### Exercise description
Print the lines in the listing below starting at the line with "In the Dark" and ending at the line with "continuidad de Jorge", both included. Reproduce them exactly and omit every picture.

### Material to process
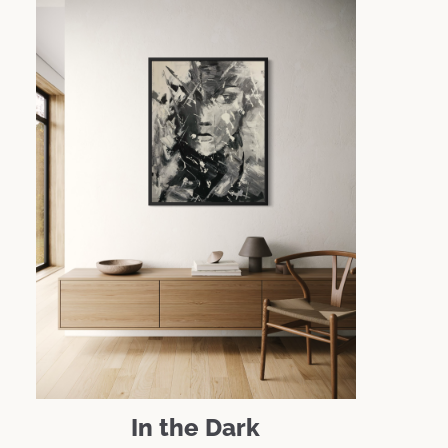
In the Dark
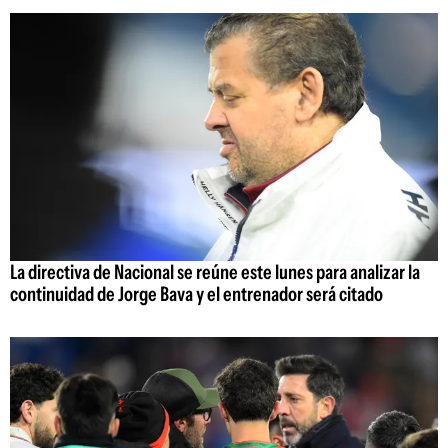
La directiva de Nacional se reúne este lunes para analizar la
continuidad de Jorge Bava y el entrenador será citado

--

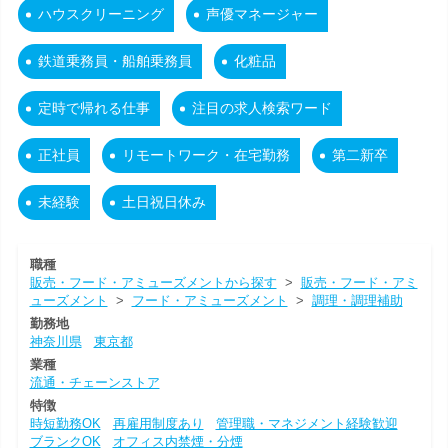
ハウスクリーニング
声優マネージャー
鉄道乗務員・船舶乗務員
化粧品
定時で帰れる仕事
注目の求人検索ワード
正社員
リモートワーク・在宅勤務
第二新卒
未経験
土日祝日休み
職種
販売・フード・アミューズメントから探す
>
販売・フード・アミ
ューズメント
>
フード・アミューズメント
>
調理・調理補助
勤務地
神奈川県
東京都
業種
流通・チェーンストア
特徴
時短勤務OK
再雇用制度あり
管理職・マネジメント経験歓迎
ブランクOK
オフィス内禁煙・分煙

### Result of the task
In the Dark
La directiva de Nacional se reúne este lunes para analizar la
continuidad de Jorge Bava y el entrenador será citado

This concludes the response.